> _Task statement_: Locate "もちろんサイドステッチ、当て布付き。" in the listing. Transcribe the line that contains it and every line that follows, through the last, omitting all pictures.
**********
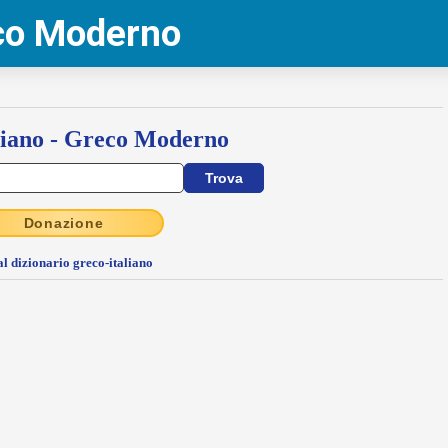
eco Moderno
liano - Greco Moderno
Donazione
al dizionario greco-italiano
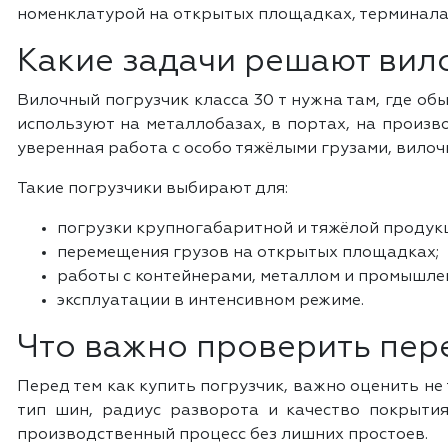
номенклатурой на открытых площадках, терминала
Какие задачи решают вило
Вилочный погрузчик класса 30 т нужна там, где об
используют на металлобазах, в портах, на произв
уверенная работа с особо тяжёлыми грузами, вилоч
Такие погрузчики выбирают для:
погрузки крупногабаритной и тяжёлой продук
перемещения грузов на открытых площадках;
работы с контейнерами, металлом и промышл
эксплуатации в интенсивном режиме.
Что важно проверить пере
Перед тем как купить погрузчик, важно оценить не
тип шин, радиус разворота и качество покрытия
производственный процесс без лишних простоев.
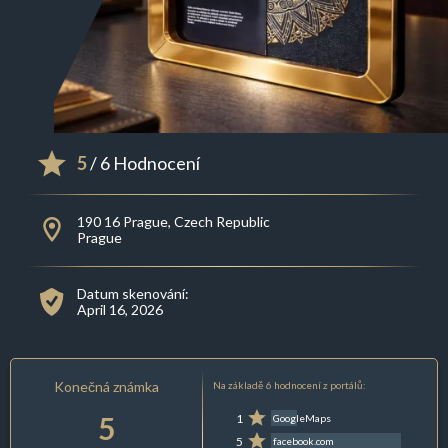
5
/ 6 Hodnocení
190 16 Prague, Czech Republic
Prague
Datum skenování:
April 16, 2026
Konečná známka
Na základě 6 hodnocení z portálů:
5
1
GoogleMaps
5
facebook.com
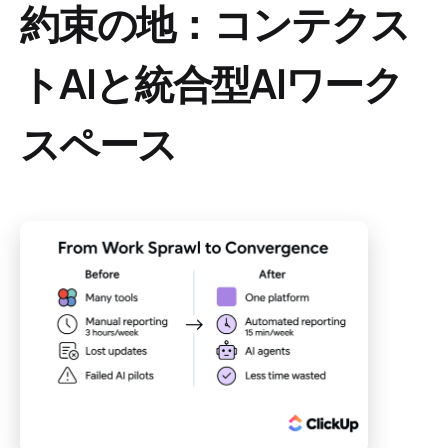
約束の地：コンテクス
トAIと統合型AIワーク
スペース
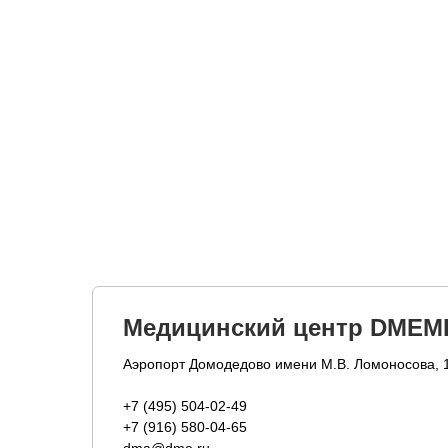
Медицинский центр DMEM
Аэропорт Домодедово имени М.В. Ломоносова, 
+7 (495) 504-02-49
+7 (916) 580-04-65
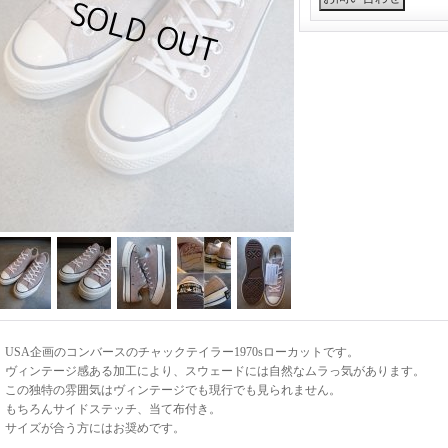
USA企画のコンバースのチャックテイラー1970sローカットです。
ヴィンテージ感ある加工により、スウェードには自然なムラっ気があります。
この独特の雰囲気はヴィンテージでも現行でも見られません。
もちろんサイドステッチ、当て布付き。
サイズが合う方にはお奨めです。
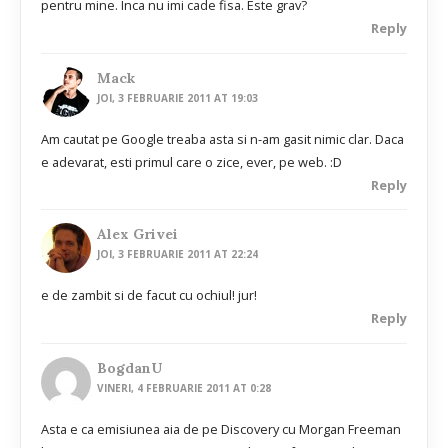
pentru mine. Inca nu imi cade fisa. Este grav?
Reply
Mack
JOI, 3 FEBRUARIE 2011 AT 19:03
Am cautat pe Google treaba asta si n-am gasit nimic clar. Daca
e adevarat, esti primul care o zice, ever, pe web. :D
Reply
Alex Grivei
JOI, 3 FEBRUARIE 2011 AT 22:24
e de zambit si de facut cu ochiul! jur!
Reply
BogdanU
VINERI, 4 FEBRUARIE 2011 AT 0:28
Asta e ca emisiunea aia de pe Discovery cu Morgan Freeman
**********
> _Exercise result_:
もちろんサイドステッチ、当て布付き。
サイズが合う方にはお奨めです。
pentru mine. Inca nu imi cade fisa. Este grav?
Reply
Mack
JOI, 3 FEBRUARIE 2011 AT 19:03
Am cautat pe Google treaba asta si n-am gasit nimic clar. Daca
e adevarat, esti primul care o zice, ever, pe web. :D
Reply
Alex Grivei
JOI, 3 FEBRUARIE 2011 AT 22:24
e de zambit si de facut cu ochiul! jur!
Reply
BogdanU
VINERI, 4 FEBRUARIE 2011 AT 0:28
Asta e ca emisiunea aia de pe Discovery cu Morgan Freeman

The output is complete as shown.